Magdoll / Cogent

Coding Genome Reconstruction using Iso-Seq data
BSD 3-Clause Clear License
60 stars 17 forks source link

reconstruct_contig.py output files #43

Closed Zunaick closed 6 years ago

Zunaick commented 6 years ago

Hi Magdoll

I was running reconstruct_contig.py for each family and have obtained four fasta files as listed for each family.

in.trimmed.fa cogent.fa cogent2.renamed.fasta cogent2.fa

I checked number of sequences in output for few families and found that they are same except for cogent.fa file. So, i was thinking which one is the final reconstructed contig file (as in the cases i checked number of unique transcripts in cogent2.fa is same as in in.fa file). It will be really helpful if you can help me understanding these output files.

Thank you

Magdoll commented 6 years ago

Hi @Zunaick ,

in.fa is the input, but it is first trimmed of all flanking lower case bases to become in.trimmed.fa which is then run through Cogent.

cogent2.fa is the output.

If the number of input (in.trimmed.fa) and output (cogent2.fa) is identical, it means no reconstruction was possible. However, this should not happen for every single one of the gene families. In most cases Cogent can find some shared exons between the input transcript sequences.

If you would like me to take a look at a few examples, please give me an email so I can request a file upload.

--Liz

ClearloveMiao commented 6 years ago

Hi! And the file we have to use next step is cogent2.renamed.fasta? The other file can be deleted? Thanks!

Magdoll commented 6 years ago

Hi @ClearloveMiao ,

You can either use cogent2.fa or cogent2.renamed.fasta. The only difference is the sequence ID.

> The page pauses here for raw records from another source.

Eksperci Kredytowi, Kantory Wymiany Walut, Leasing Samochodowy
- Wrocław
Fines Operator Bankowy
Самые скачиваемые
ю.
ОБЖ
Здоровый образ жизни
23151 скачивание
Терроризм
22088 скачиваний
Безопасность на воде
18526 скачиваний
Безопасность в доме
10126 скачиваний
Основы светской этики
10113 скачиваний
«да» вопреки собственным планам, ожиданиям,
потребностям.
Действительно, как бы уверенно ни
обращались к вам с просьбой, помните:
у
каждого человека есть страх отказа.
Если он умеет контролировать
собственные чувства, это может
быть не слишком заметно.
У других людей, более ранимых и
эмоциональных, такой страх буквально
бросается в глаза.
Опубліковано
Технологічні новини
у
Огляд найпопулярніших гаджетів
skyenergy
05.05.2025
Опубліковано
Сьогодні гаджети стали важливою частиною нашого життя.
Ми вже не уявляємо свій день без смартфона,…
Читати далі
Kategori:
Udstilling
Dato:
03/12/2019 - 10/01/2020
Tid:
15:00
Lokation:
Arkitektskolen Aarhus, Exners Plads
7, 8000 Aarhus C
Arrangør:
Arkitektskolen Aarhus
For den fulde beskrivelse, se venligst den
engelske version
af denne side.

In cogent2.fa the ID only has the path names:

>path0
>path5
...

In cogent2.renamed.fasta a prefix is added so it becomes unique:

>human_0|path0
>human_0|path5
...

If you intend to collect all the output from all gene families, you should use cogent2.renamed.fasta so each sequence has an unique ID.

--Liz

Zunaick commented 6 years ago

Thanks Magdoll

I would like to share few gene families file with you. Please can you provide me with the email-id on which i need to upload the files. Also, i would like to mention that i got warning as mentioned below while executing the script.

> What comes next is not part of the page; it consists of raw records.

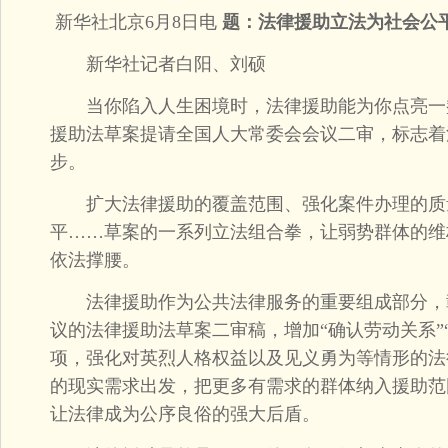
新华社北京6月8日电
题：法律援助立法为社会公
新华社记者白阳、刘硕
当你陷入人生困境时，法律援助能为你点亮一
援助法草案提请全国人大常委会会议二审，标志着
步。
扩大法律援助的覆盖范围、强化案件办理的质
平……草案的一系列立法组合拳，让弱势群体的维
依法撑腰。
法律援助作为公共法律服务的重要组成部分，
议的法律援助法草案二审稿，增加“确认劳动关系”
项，强化对英烈人格权益以及见义勇为等情形的法
的现实需求出发，把更多有需求的群体纳入援助范
让法律成为公序良俗的强大后盾。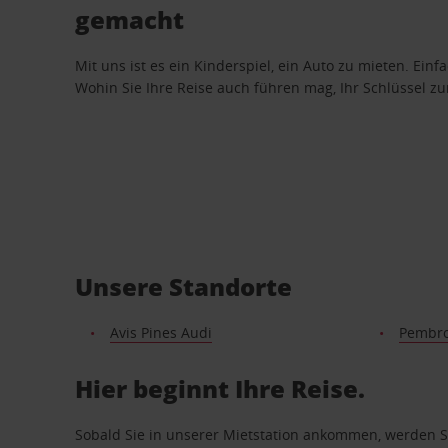
gemacht
Mit uns ist es ein Kinderspiel, ein Auto zu mieten. Einf
Wohin Sie Ihre Reise auch führen mag, Ihr Schlüssel zur 
Unsere Standorte
Avis Pines Audi
Pembro
Hier beginnt Ihre Reise.
Sobald Sie in unserer Mietstation ankommen, werden Si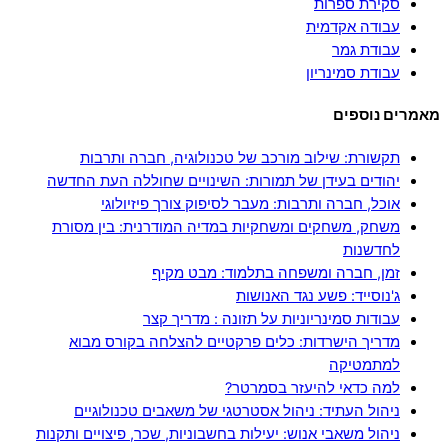
סקירת ספרות
עבודה אקדמית
עבודת גמר
עבודת סמינריון
מאמרים נוספים
תקשורת: שילוב מורכב של טכנולוגיה, חברה ותרבות
יהודים בעידן של תמורות: השינויים שחוללה העת החדשה
אוכל, חברה ותרבות: מעבר לסיפוק צורך פיזיולוגי
משחק, משחקים ומשחקיות במדיה המודרנית: בין מסורת
לחדשנות
זמן, חברה ומשפחה בתלמוד: מבט מקיף
ג'נוסייד: פשע נגד האנושות
עבודות סמינריוניות על תזונה : מדריך קצר
מדריך הישרדות: כלים פרקטיים להצלחה בקורס מבוא
למתמטיקה
למה כדאי להיעזר בסמרטר?
ניהול העתיד: ניהול אסטרטגי של משאבים טכנולוגיים
ניהול משאבי אנוש: יעילות בחשבוניות, שכר, פיצויים ותקנות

/nfsroot/home/user/.local/lib/python2.7/site-packages/Bio/Seq.py:354: BiopythonDeprecationWarning: This method is obsolete; please use str(my_seq) instead of my_seq.tostring(). BiopythonDeprecationWarning)

I ignored it as it was a warning and not error. So is it fine.

Magdoll commented 6 years ago

Hi @Zunaick ,

  1. I need your email to send a private request for file upload :-)

  2. The warning message is harmless and can be safely ignored.

-Liz

Magdoll commented 6 years ago

Closed until further notice from OP.